WORK TASK: Write out the whole listing below exactly, skipping each picture.

INPUT MATERIAL:

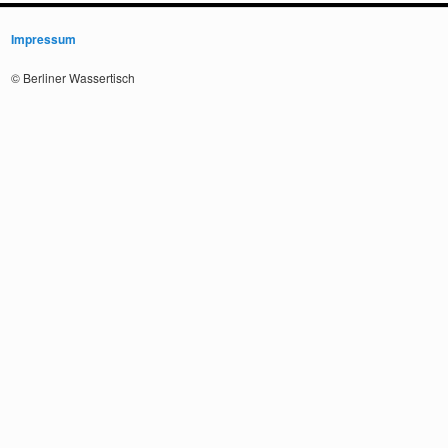
Impressum
© Berliner Wassertisch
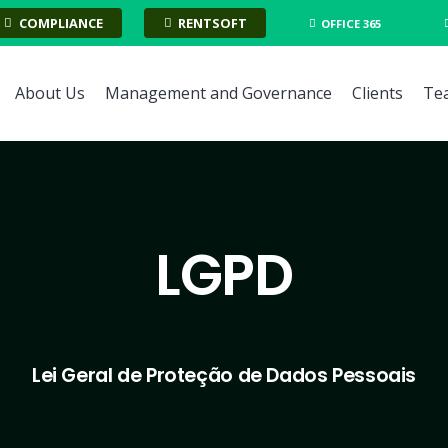
COMPLIANCE
RENTSOFT
OFFICE 365
About Us
Management and Governance
Clients
Te
LGPD
Lei Geral de Proteção de Dados Pessoais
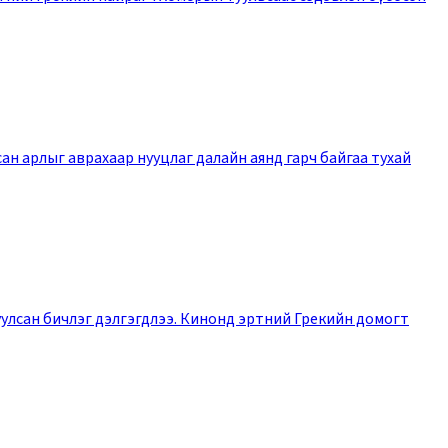
н арлыг аврахаар нууцлаг далайн аянд гарч байгаа тухай
уулсан бичлэг дэлгэгдлээ. Кинонд эртний Грекийн домогт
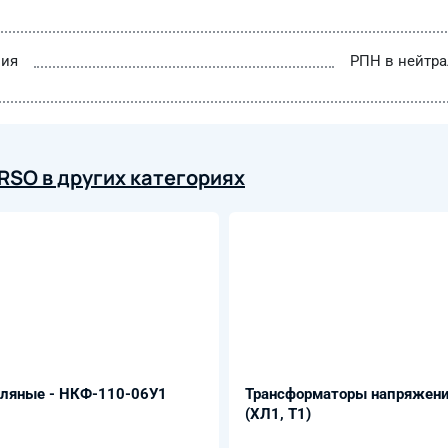
ния
РПН в нейтра
RSO в других категориях
сляные - НКФ-110-06У1
Трансформаторы напряжени
(ХЛ1, Т1)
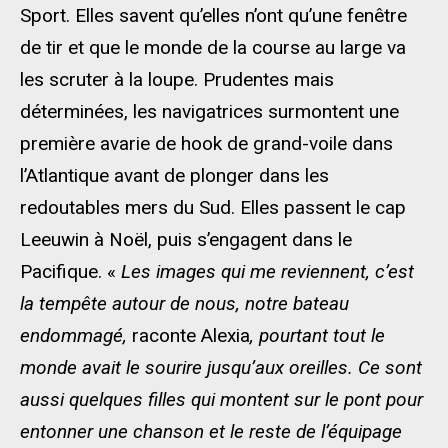
Sport. Elles savent qu’elles n’ont qu’une fenêtre
de tir et que le monde de la course au large va
les scruter à la loupe. Prudentes mais
déterminées, les navigatrices surmontent une
première avarie de hook de grand-voile dans
l’Atlantique avant de plonger dans les
redoutables mers du Sud. Elles passent le cap
Leeuwin à Noël, puis s’engagent dans le
Pacifique. «
Les images qui me reviennent, c’est
la tempête autour de nous, notre bateau
endommagé,
raconte Alexia
, pourtant tout le
monde avait le sourire jusqu’aux oreilles. Ce sont
aussi quelques filles qui montent sur le pont pour
entonner une chanson et le reste de l’équipage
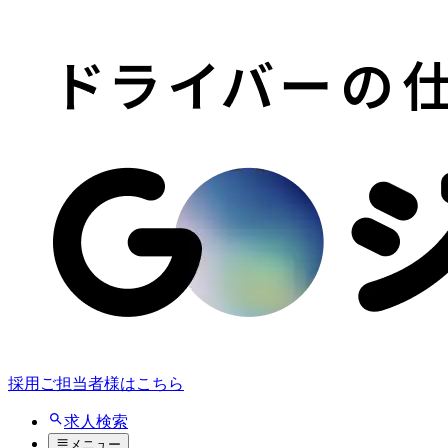
採用ご担当者様はこちら
求人検索
メニュー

SOLUTION TO THE PROBLEM:
Impressum
© Berliner Wassertisch
COMPLIANCE
RENTSOFT
OFFICE 365
About Us
Management and Governance
Clients
Te
LGPD
Lei Geral de Proteção de Dados Pessoais
н арлыг аврахаар нууцлаг далайн аянд гарч байгаа тухай
уулсан бичлэг дэлгэгдлээ. Кинонд эртний Грекийн домогт
ния
РПН в нейтра
RSO в других категориях
сляные - НКФ-110-06У1
Трансформаторы напряжени
(ХЛ1, Т1)
Sport. Elles savent qu’elles n’ont qu’une fenêtre
de tir et que le monde de la course au large va
les scruter à la loupe. Prudentes mais
déterminées, les navigatrices surmontent une
première avarie de hook de grand-voile dans
l’Atlantique avant de plonger dans les
redoutables mers du Sud. Elles passent le cap
Leeuwin à Noël, puis s’engagent dans le
Pacifique. «
Les images qui me reviennent, c’est
la tempête autour de nous, notre bateau
endommagé,
raconte Alexia
, pourtant tout le
monde avait le sourire jusqu’aux oreilles. Ce sont
aussi quelques filles qui montent sur le pont pour
entonner une chanson et le reste de l’équipage
採用ご担当者様はこちら
求人検索
メニュー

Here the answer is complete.